Changes in valuation of assets and debts

A new concept of "tax value of an asset" is introduced, which represents the maximum amount that can be claimed as an expense for the purposes of the Income Tax Act. The term "technical appreciation" is replaced by "additional appreciation", which will be applied in cases when the higher amount is more than CZK 100,000 or 10% of the value of the asset. For a value above CZK 10 million, it should always take the form of an additional appreciation of the asset. The tax value of debt and the tax value of receivables are also newly defined.

New rules for financial leasing

The new accounting rules will consider financial leasing in a similar way to international accounting standards - that is, the user will have an asset in the form of a right of use with a subsequent purchase. This asset will then be tax depreciated if the legal conditions are met. The amendment contains special transitional provisions under which the new rules for determining the tax depreciation period and the financial leasing will also apply to assets acquired before the amendment takes effect.

Application of international accounting standards

It will now also be possible to use profit or loss determined in accordance with international accounting standards to determine the tax base. However, the economic result according to IFRS will have to be adjusted for permanent differences in relation to Czech accounting and to take into account in the tax base operations that were accounted for in IFRS on the balance sheet and in Czech accounting on the basis of results. When switching from one system to the other, differences in the tax value of assets and debts under each accounting system will need to be determined and taken into account in the tax base over a 10-year period.

Determination of the tax base of foreign tax payers

Foreign corporate taxpayers (including those with permanent establishment in the Czech Republic) will not be newly considered an accounting entity and will not be obliged to keep accounting records under the Accounting Act.
Companies having a permanent establishment in the Czech Republic (except for a permanent establishment established on the basis of the duration or conclusion of contracts) will keep accounting only to the extent necessary for determining the tax base on the basis of Czech accounting or international accounting regulations, or on the basis of the accounting of a foreign taxpayer.
Companies that establish a permanent establishment by providing services, by continuing a construction and assembly project or by concluding contracts (including those that still have income from other sources such as the sale of securities or real estate) may choose whether or not to use this procedure.

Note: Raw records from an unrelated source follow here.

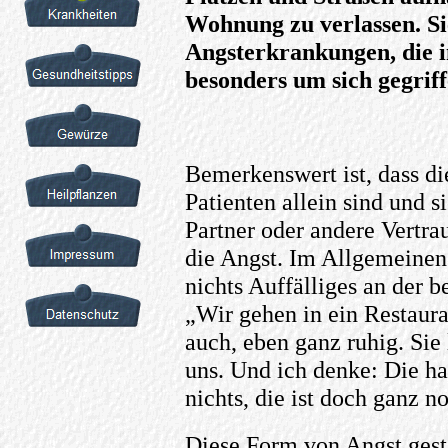
Wohnung zu verlassen. Si
Angsterkrankungen, die 
besonders um sich gegrif
Bemerkenswert ist, dass die
Patienten allein sind und 
Partner oder andere Vertr
die Angst. Im Allgemeine
nichts Auffälliges an der b
„Wir gehen in ein Restauran
auch, eben ganz ruhig. Sie
uns. Und ich denke: Die ha
nichts, die ist doch ganz n
Diese Form von Angst gesta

Option to report and pay tax in euros

Taxpayers keeping their accounting in euros will be able to stipulate the tax base and tax in their tax return directly in euros without the obligation to convert it into Czech crowns. The same applies to other foreign currencies if they are the company's functional currency. They will also be able to pay the tax in this other currency.

Tax deductibility only after payment is cancelled

In the case of social security contributions and contractual fines and penalties, tax deductibility linked to payment is abolished; the decisive factor will now be when the case was recorded in the accounting.

Amendment to the Tax Code

The government has approved a major amendment in the area of tax administration and customs administration that also changes related provisions in the Tax Code. The amendment is expected to be effective from 1 July 2025, with some provisions only effective from 1 January 2026.
The amendment includes changes in the area of interest and penalties and the possibility to file an appeal against a tax administrator's decision on a taxpayer's objection. It also: modifies the procedure to be followed in the event that the Supreme Administrative Court reverses a decision of a regional court; specifies the provisions concerning the cancellation of tax registration; introduces rules for the administration of tax liability and the transfer of tax liability upon the termination of a trust fund; newly regulates the issue of service abroad; clarifies the structure of form submissions; and modifies the area of tax execution.